Microsoft says Google Android is 'standing on our shoulders' - sasvari
http://www.guardian.co.uk/technology/2011/oct/31/microsoft-android-patent-battle/print

======
ZeroGravitas
The answer the 'standing on our shoulders' quote comes from:

 _Q: Can you give us a sense of one or two of the critical features in Android
that Microsoft argues it invented?_

 _A: There are a number of technologies that have to do with really critical
features that make smart phones what they are today. For example, the ability
to synchronize the content that you have in your phone with the information in
the server of your company or in your computer at home.
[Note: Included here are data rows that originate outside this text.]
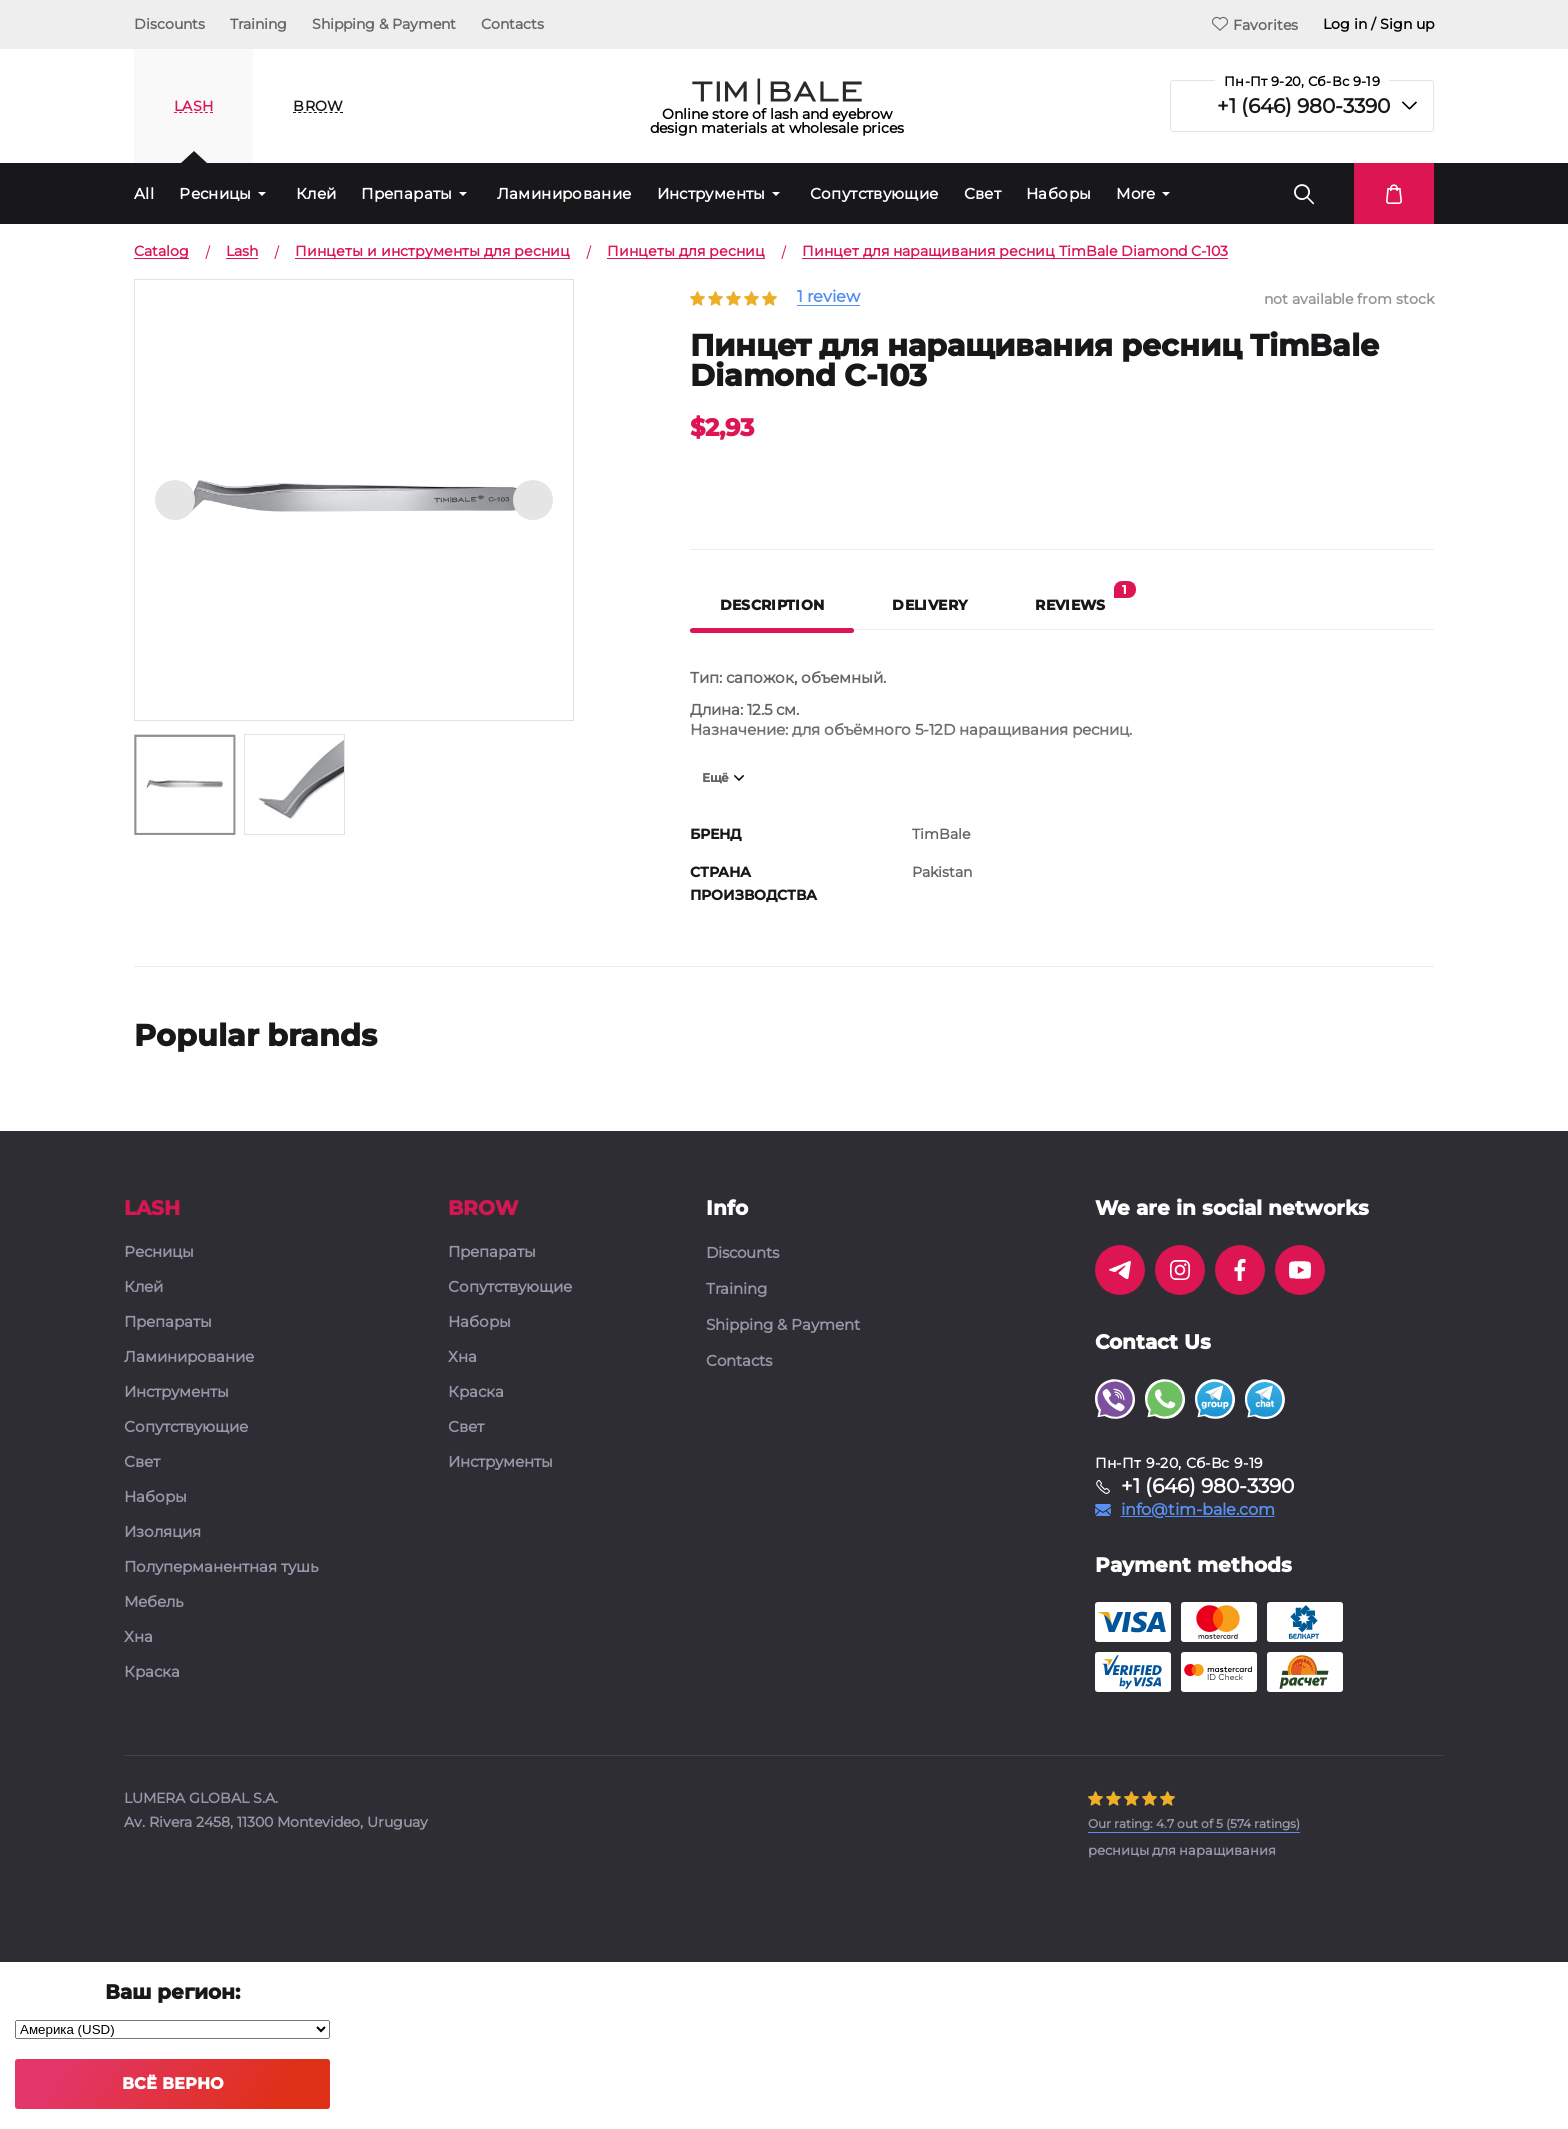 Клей (316, 193)
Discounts (169, 24)
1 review (828, 297)
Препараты (406, 193)
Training (258, 24)
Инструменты (711, 193)
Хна (138, 1637)
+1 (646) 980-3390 (1303, 106)
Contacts (512, 24)
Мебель (153, 1602)
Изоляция (162, 1532)
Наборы (1058, 193)
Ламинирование (564, 193)
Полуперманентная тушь (221, 1567)
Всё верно (172, 2083)
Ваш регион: (172, 1992)
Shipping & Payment (384, 24)
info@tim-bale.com (1198, 1510)
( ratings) (1194, 1823)
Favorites (1255, 24)
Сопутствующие (874, 193)
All (144, 193)
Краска (152, 1672)
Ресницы (215, 193)
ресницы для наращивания (1182, 1850)
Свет (983, 193) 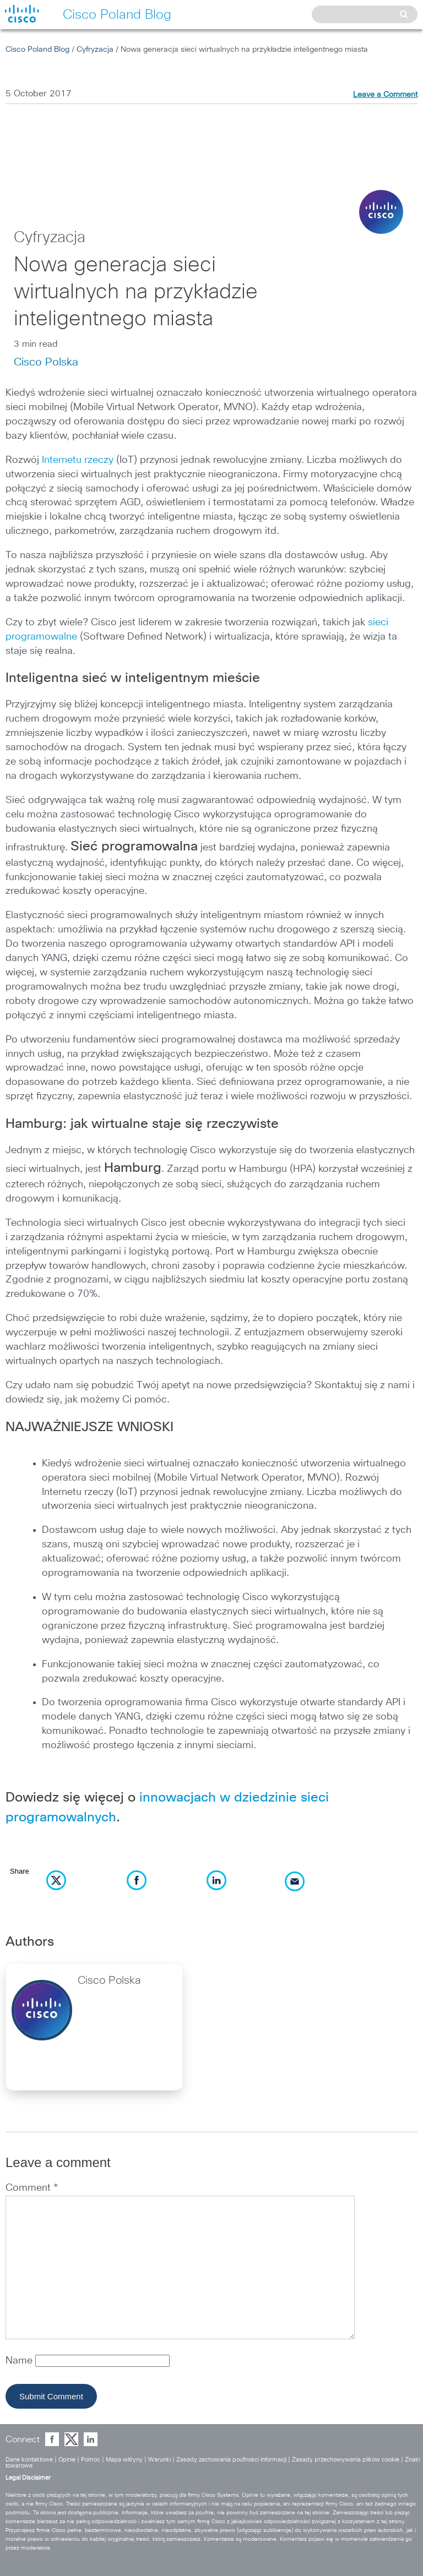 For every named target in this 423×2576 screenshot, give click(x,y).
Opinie (66, 2460)
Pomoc (90, 2460)
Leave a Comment (385, 95)
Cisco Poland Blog (37, 49)
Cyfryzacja (95, 49)
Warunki (159, 2460)
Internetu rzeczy (77, 460)
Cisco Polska (46, 362)
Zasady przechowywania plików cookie (345, 2460)
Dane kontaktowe (29, 2460)
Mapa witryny (124, 2460)
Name (20, 2361)
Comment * (32, 2188)
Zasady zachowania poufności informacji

But then there are all these other features that just make the phone much more
efficient, things that are embedded deeply in the operating system. Microsoft
has invested for decades more money than anyone else in research and
development directed toward the efficiency of operating systems. These devices
have moved from having a rudimentary phone system to being a full-fledged
computer, with a sophisticated, modern operating system.

In doing that, they have really stood on the shoulder of companies like
Microsoft who made all these billions of dollars in investments._

So... that'll be a "no" then?

------
gldalmaso
The whole concept of software patent is an abomination.

Why not then just dive into api patent? "the ability to read data from an
input stream of bytes", "the ability to show the strength of a wireless
internet connection signal", "the ability to compute something"

Nothing right now is slowing down innovation more than these nonsensical
patent-wars.

In the end it's just a way for big companies to prevent competition from
smaller ones that can't handle the heat of the war.